Plant care
Axillary Balmtemperature & humidity
Melissa axillaris
More about axillary balm
Ideal temperature for axillary balm
Temperature kills fewer axillary balm plants than you'd think. What kills them is the micro-climate within a normal-temperature room — a leaf pressed against single-glazed winter glass, the hot dry updraft directly above a radiator, the cold blast from an AC vent. The thermostat reading at 5–25°C (41–77°F) is fine; the spot you put the plant in matters more. Below roughly 5°C growth pauses; cold beyond that pushes it into dormancy rather than killing it outright.
Cold tolerance & winter care
Axillary Balm is comparatively hardy (USDA 7–10, RHS H4).

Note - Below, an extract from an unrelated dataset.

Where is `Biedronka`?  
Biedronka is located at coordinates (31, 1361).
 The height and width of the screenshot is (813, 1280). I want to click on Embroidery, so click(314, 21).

Within that range it tolerates a cold dormant spell outdoors; outside it, grow it in a container you can move under cover or overwinter in a cool but frost-free spot. Hardiness assumes an established plant in well-drained soil — a wet, cold root zone kills far more plants than cold air alone.
Humidity for axillary balm
Axillary Balm sits happiest at around 50–70% relative humidity. As a Himalayan native it appreciates moderate to high humidity. In dry indoor environments, mist occasionally or place pots on a pebble tray with water. Avoid extremely dry, arid conditions which will stress the plant and reduce aromatic oil production. The usual low-humidity tell is crisp brown leaf tips and edges while the soil moisture is fine — a sign the air, not the watering, is the problem. If you need to raise it, the reliable methods are grouping plants together, standing the pot on a tray of damp pebbles (the pot above the waterline, never in it), or running a small humidifier in winter when indoor heating dries the air most. Misting is the least effective — it raises humidity for minutes, not hours.
Axillary Balm temperature & humidity — frequently asked questions
What temperature is best for axillary balm?
Axillary Balm grows best between 5–25°C (41–77°F). Keep it out of cold draughts, off freezing windowsills in winter, and away from the hot dry air directly above radiators — the extremes matter far more than the average room temperature.
How cold can axillary balm tolerate?
Axillary Balm starts to suffer below roughly 5°C. It tolerates a cold dormant period within USDA 7–10, but a wet cold root zone is more dangerous than cold air.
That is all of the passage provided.